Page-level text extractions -
┄┄┄┄┄┄
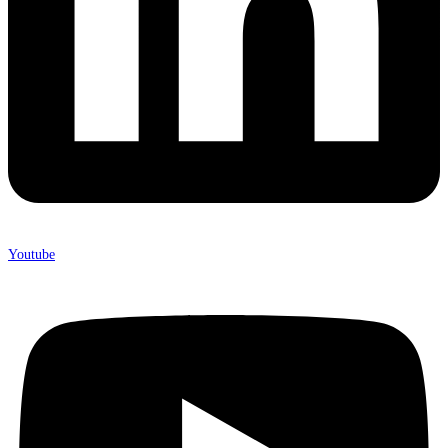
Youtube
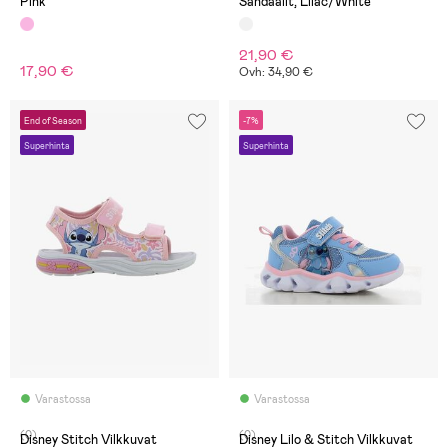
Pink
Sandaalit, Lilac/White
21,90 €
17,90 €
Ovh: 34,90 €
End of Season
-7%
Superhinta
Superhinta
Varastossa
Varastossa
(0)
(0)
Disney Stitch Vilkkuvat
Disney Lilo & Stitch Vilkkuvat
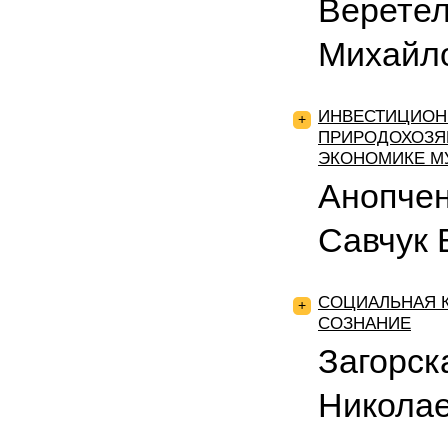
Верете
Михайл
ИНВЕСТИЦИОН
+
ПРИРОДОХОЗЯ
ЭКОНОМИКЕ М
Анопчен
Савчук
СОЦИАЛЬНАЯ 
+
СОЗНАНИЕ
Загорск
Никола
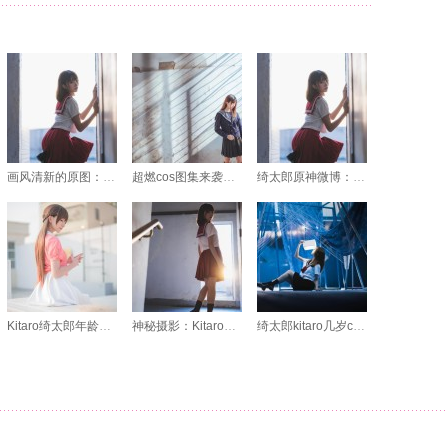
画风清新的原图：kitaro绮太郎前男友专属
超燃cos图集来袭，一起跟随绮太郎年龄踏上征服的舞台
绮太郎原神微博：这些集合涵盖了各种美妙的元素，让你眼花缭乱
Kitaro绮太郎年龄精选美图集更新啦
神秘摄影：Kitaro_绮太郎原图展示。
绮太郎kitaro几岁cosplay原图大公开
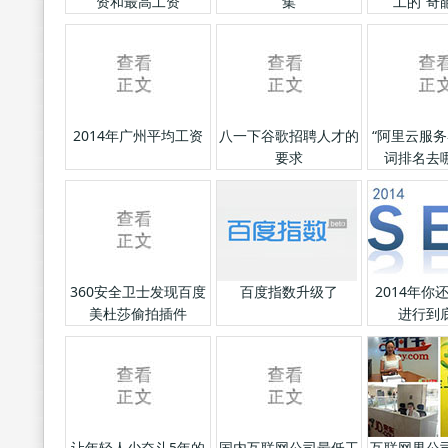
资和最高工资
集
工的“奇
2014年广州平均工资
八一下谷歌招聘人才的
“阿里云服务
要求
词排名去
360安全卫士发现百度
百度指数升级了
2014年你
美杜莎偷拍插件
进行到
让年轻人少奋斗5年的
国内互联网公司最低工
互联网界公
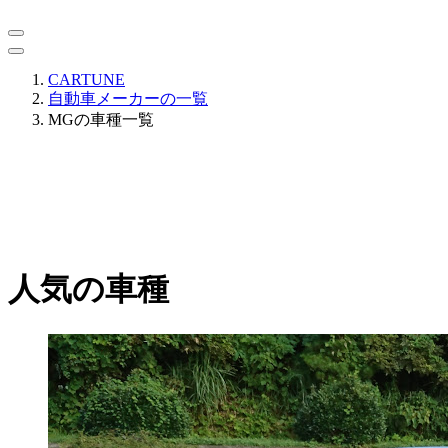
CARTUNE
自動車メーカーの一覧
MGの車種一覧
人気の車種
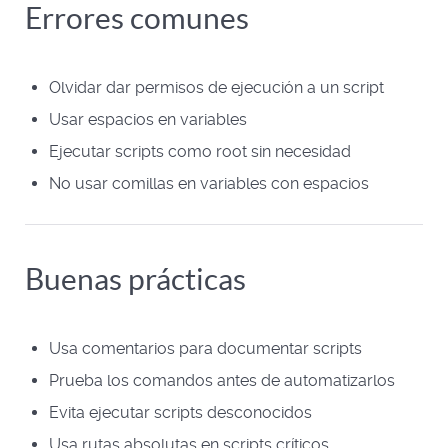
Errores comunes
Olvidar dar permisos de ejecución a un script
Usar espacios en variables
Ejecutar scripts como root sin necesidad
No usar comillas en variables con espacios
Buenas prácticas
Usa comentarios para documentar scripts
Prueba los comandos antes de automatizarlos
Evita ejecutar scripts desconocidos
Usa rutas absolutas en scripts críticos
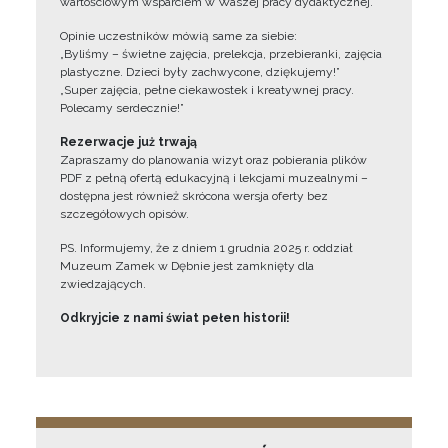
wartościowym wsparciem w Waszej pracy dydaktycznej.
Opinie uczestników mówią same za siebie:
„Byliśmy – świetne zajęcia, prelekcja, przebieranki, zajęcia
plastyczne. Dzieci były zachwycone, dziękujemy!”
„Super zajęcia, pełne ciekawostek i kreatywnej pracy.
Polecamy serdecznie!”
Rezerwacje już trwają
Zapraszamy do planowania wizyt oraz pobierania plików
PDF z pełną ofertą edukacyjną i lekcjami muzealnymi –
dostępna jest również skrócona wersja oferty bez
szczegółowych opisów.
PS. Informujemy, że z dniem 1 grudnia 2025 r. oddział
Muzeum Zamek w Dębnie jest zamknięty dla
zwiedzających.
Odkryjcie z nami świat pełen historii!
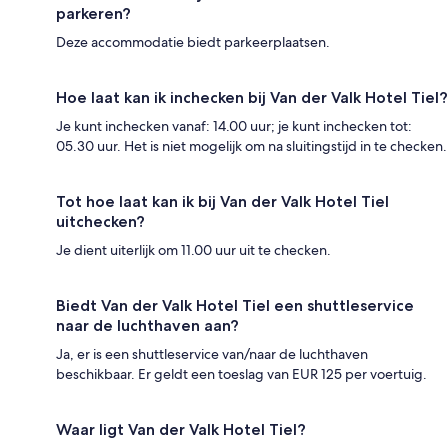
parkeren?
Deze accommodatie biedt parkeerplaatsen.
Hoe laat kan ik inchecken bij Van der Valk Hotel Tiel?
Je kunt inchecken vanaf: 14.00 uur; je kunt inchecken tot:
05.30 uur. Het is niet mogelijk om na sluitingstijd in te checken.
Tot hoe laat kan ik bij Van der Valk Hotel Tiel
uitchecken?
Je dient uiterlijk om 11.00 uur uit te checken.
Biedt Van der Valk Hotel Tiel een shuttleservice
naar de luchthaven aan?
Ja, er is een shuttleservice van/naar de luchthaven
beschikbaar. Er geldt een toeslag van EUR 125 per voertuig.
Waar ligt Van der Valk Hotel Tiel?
┄┄┄┄┄┄
Among the records above, how many lines contain the word "Hotel"? Answer with the number by itself.

4